A related flaw in the SIM-binding approach is the implicit assumption that app-based communication services operate only over mobile data networks. In reality, these applications are designed to function over any internet connection, including a fixed line connection, or a home broadband connection, or public Wi-Fi networks or enterprise broadband, and even when the device is placed in airplane mode with mobile connectivity switched off. As long as an internet connection is available, the app continues to work normally, independent of the mobile network. This architectural reality underlines the distinction between telecom connectivity and internet-based services, that is, while telecom networks provide access, they do not control how applications authenticate users or deliver messages once that access exists. Any regulatory measure that assumes a permanent dependency on mobile data misconstrues how modern digital communication actually functions.

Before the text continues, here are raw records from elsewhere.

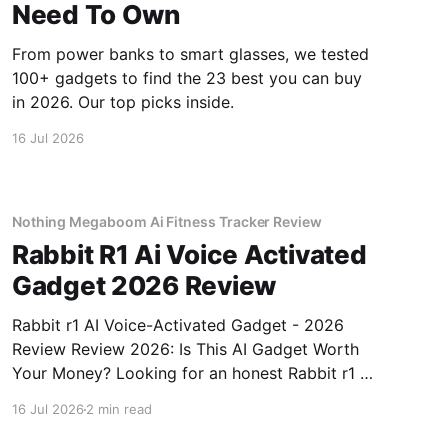
Need To Own
From power banks to smart glasses, we tested
100+ gadgets to find the 23 best you can buy
in 2026. Our top picks inside.
16 Jul 2026
Nothing Megaboom Ai Fitness Tracker Review
Rabbit R1 Ai Voice Activated
Gadget 2026 Review
Rabbit r1 AI Voice-Activated Gadget - 2026
Review Review 2026: Is This AI Gadget Worth
Your Money? Looking for an honest Rabbit r1 AI
Voice-Activated Gadget - 2026 Review review?
16 Jul 2026
2 min read
You've come to the right place. As part of
YEET MAGAZINE's commitment to real,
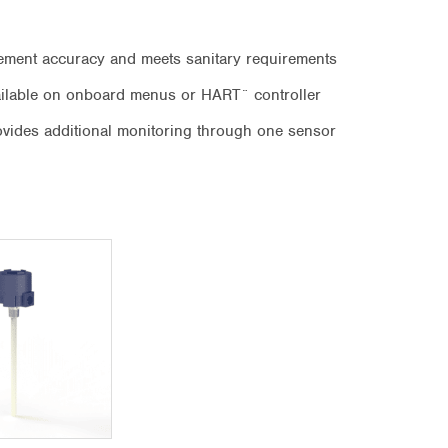
ement accuracy and meets sanitary requirements
vailable on onboard menus or HART¨ controller
ovides additional monitoring through one sensor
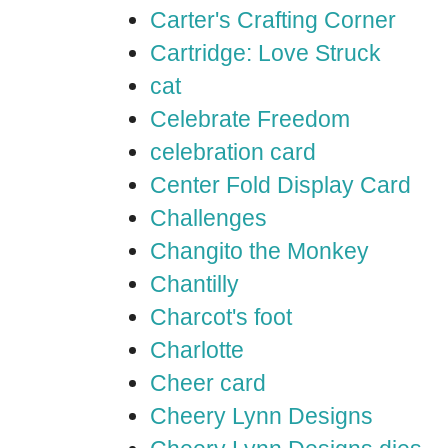
Carter's Crafting Corner
Cartridge: Love Struck
cat
Celebrate Freedom
celebration card
Center Fold Display Card
Challenges
Changito the Monkey
Chantilly
Charcot's foot
Charlotte
Cheer card
Cheery Lynn Designs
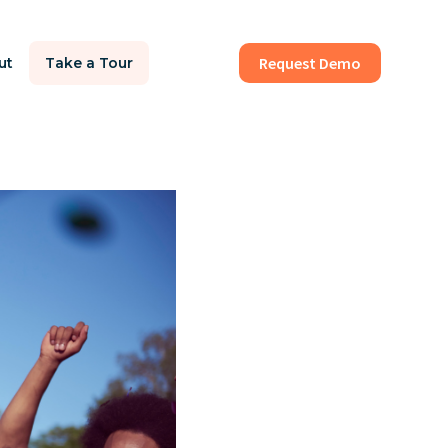
Request Demo
ut
Take a Tour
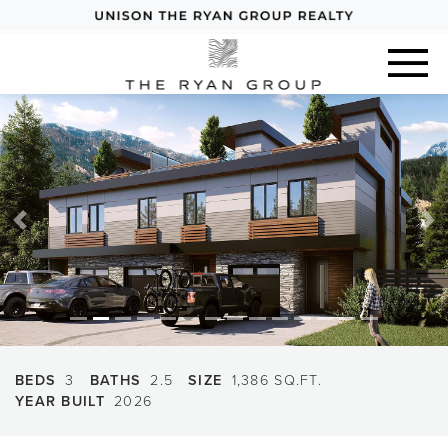
Previous
Next
BEDS
3
BATHS
2.5
SIZE
1,386 SQ.FT.
YEAR BUILT
2026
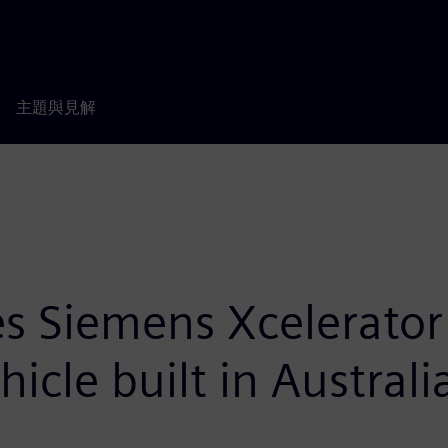
主題與見解
 Siemens Xcelerator 
hicle built in Australi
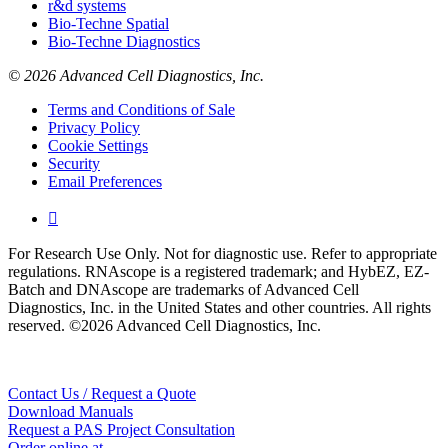
r&d systems
Bio-Techne Spatial
Bio-Techne Diagnostics
© 2026 Advanced Cell Diagnostics, Inc.
Terms and Conditions of Sale
Privacy Policy
Cookie Settings
Security
Email Preferences

For Research Use Only. Not for diagnostic use. Refer to appropriate
regulations. RNAscope is a registered trademark; and HybEZ, EZ-
Batch and DNAscope are trademarks of Advanced Cell
Diagnostics, Inc. in the United States and other countries. All rights
reserved. ©2026 Advanced Cell Diagnostics, Inc.
Contact Us / Request a Quote
Download Manuals
Request a PAS Project Consultation
Order online at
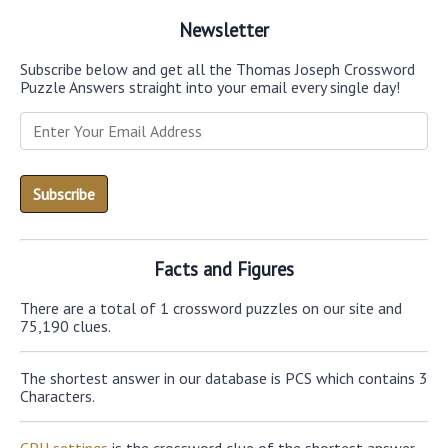
Newsletter
Subscribe below and get all the Thomas Joseph Crossword
Puzzle Answers straight into your email every single day!
Facts and Figures
There are a total of 1 crossword puzzles on our site and
75,190 clues.
The shortest answer in our database is PCS which contains 3
Characters.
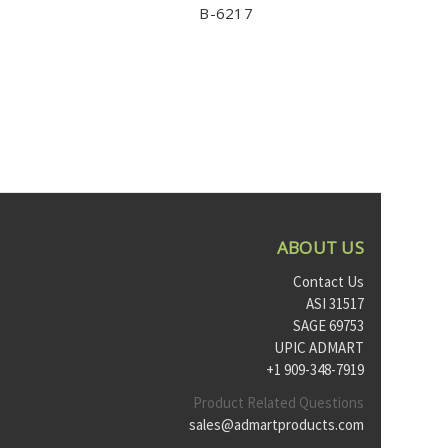
B-6217
ABOUT US
Contact Us
ASI 31517
SAGE 69753
UPIC ADMART
+1 909-348-7919
Product Related Questions
sales@admartproducts.com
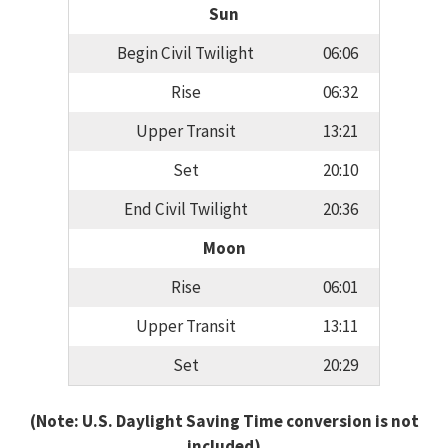
Sun
Begin Civil Twilight
06:06
Rise
06:32
Upper Transit
13:21
Set
20:10
End Civil Twilight
20:36
Moon
Rise
06:01
Upper Transit
13:11
Set
20:29
(Note: U.S. Daylight Saving Time conversion is not
included)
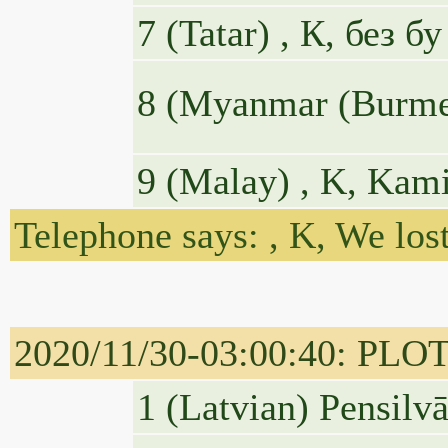
7 (Tatar) , К, без 
8 (Myanmar (Burmese)
9 (Malay) , K, Kami
Telephone says: , K, We lost
2020/11/30-03:00:40: PLOTUS
1 (Latvian) Pensilvā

Case for consultation: Find better, more effective ways to fight fraud
SIM-binding may look tough, but toughness is not the same as effectiveness. If India truly wants to protect its citizens from digital fraud, it must fix the leak at the source, that is, fake and compromised SIMs, rather than regulating the wrong layer of the system.
There are better ways to fight cyber fraud. Strengthen SIM issuance and retailer accountability. Clean up legacy fake SIMs. Use modern, encrypted verification tools already being deployed by global telecom standards bodies instead of insecure SMSs. Banks and lenders already rely on behavioural and network-level analytics to flag suspicious activity and similar approaches can be applied to communications fraud.
Most importantly, this is an area that demands consultation. Measures that reshape how core communication services function, that implicate privacy, platform design and hundreds of millions of users cannot be crafted in isolation. Even more so when such a mandate is going to be a first-of-its-kind requirement globally, and rushing through it without inputs from telecom operators, digital platforms, consumer groups and security experts could lead to unintended consequences. Cybersecurity is too important to be left to one-dimensional solutions. It is strengthened by informed design, cross-sector coordination and solutions that target the real sources of risk. That must be the aim of any regulation and the process by which such regulation is conceived is as consequential as the outcome it seeks to achieve.
(With research inputs by Sundeep Kathuria and Shubhika Saluja. The views presented in the above article are the personal views of the author.)